[Collected data]

= Beginning of Section =

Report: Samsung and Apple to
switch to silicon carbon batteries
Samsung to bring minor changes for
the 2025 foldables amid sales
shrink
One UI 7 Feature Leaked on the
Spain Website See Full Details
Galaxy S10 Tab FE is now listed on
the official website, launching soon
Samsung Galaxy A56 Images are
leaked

= End of Section =
= Beginning of Section =

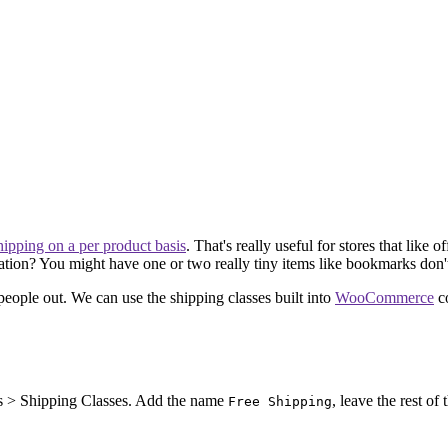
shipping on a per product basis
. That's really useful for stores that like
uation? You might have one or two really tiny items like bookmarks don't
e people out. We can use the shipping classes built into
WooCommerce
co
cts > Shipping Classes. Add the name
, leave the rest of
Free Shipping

= End of Section =

* **Task objective**: Show all lines above containing "like".

* **Expected output**:
. That's really useful for stores that like
uation? You might have one or two really tiny items like bookmarks don't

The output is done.